Posted by Scott On May 23rd

treat your celebrity talent like a vip-fundraising auctioneer

At many local fundraisers you’ll see local TV news anchors and reporters assisting the charity – by not only promoting the event on air – but by participating in the actual event itself. Since they are easily recognizable personalities their presence automatically increases the significance of the event in the minds of the other guests in attendance.

That’s why I have two basic rules when it comes to local TV personalities who volunteer their time to join you at your worthy cause.  1) Treat them like a VIP. 2) Make it as easy for them as possible.

Since many fundraising events start in the early evening hours – and the news anchor or reporter will be arriving late due to the fact they just got done with their early evening newscast – have a reserved parking space for them as close to the venue entrance as possible.

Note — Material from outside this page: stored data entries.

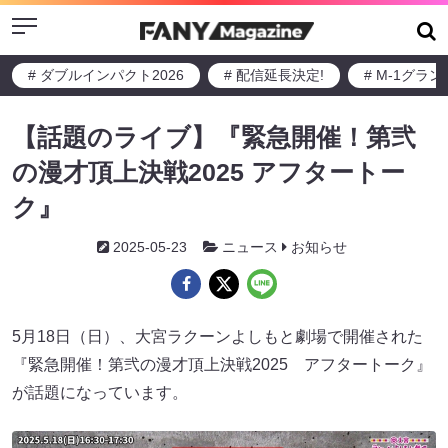
Menu
# ダブルインパクト2026
# 配信延長決定!
# M-1グラ
【話題のライブ】『緊急開催！第弐
の漫才頂上決戦2025 アフタートー
ク』
2025-05-23
ニュース
お知らせ
5月18日（日）、大宮ラクーンよしもと劇場で開催された
『緊急開催！第弐の漫才頂上決戦2025 アフタートーク』
が話題になっています。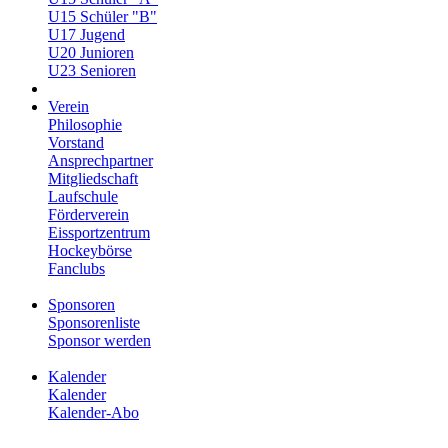
U15 Schüler "B"
U17 Jugend
U20 Junioren
U23 Senioren
Verein
Philosophie
Vorstand
Ansprechpartner
Mitgliedschaft
Laufschule
Förderverein
Eissportzentrum
Hockeybörse
Fanclubs
Sponsoren
Sponsorenliste
Sponsor werden
Kalender
Kalender
Kalender-Abo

An orange cone is always an easy target for them to spot and it reserves the parking space.


Keep in mind – if you don’t have a reserved parking space for them they end up parking in the last spot in the lot because they’ll probably be the last to arrive.  They’ll also have to walk the furthest once the event is over. So keep them close – even if you do offer valet parking.

Here are several more helpful hints on how to treat your local celebrities.

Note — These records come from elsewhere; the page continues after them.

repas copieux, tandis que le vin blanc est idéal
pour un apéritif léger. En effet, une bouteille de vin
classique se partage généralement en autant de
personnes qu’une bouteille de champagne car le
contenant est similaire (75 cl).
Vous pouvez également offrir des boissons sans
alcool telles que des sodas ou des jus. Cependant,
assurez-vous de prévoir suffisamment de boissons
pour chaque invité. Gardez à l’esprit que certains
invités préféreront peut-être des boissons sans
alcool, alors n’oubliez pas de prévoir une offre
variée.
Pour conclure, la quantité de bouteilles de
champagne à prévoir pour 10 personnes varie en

Make sure they receive an auction catalog ahead of the event.  This will give them time to study it at their leisure.

Upon their arrival they should be greeted by a charity representative and handed a 3-ring binder with the auction items, notes and timeline clearly spelled out – with their portion highlighted.

And don’t forget to give them a pen to write with or a bottle of water to refresh them.

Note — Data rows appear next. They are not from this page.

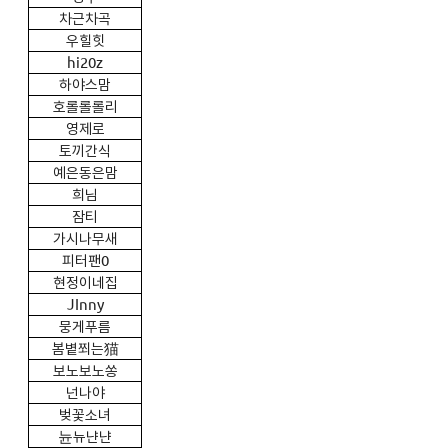
차근차곡
우힐힛
hi20z
하야스맘
호롤롤롤리
영제로
토끼간식
예은동은맘
희님
잠티
가시나무새
피터팬0
현정이네집
JInny
뭉게푸름
봄볕쬐는
猫
보노보노쏭
넌나야
벚꽃소녀
뉸뉴냔냔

The celebrity should be escorted to his or her table – preferable as close to the stage as possible.

Time is a precious commodity for everyone. Typically when a celebrity is donating their time, a 2-3 hour commitment is the expectation on their part. If their presence is needed for a longer period of time, this should be discussed in advance.

And finally, present them with a gift card at the end of the event. Remember, not only are they donating their time and talent, but they do have expenses such as travel, hiring a babysitter and buying new clothes – to name just a few.

So treat your local VIPs like the celebrities they are.  Their presence will boost your exposure and make your guests feel they are hobnobbing with TV stars.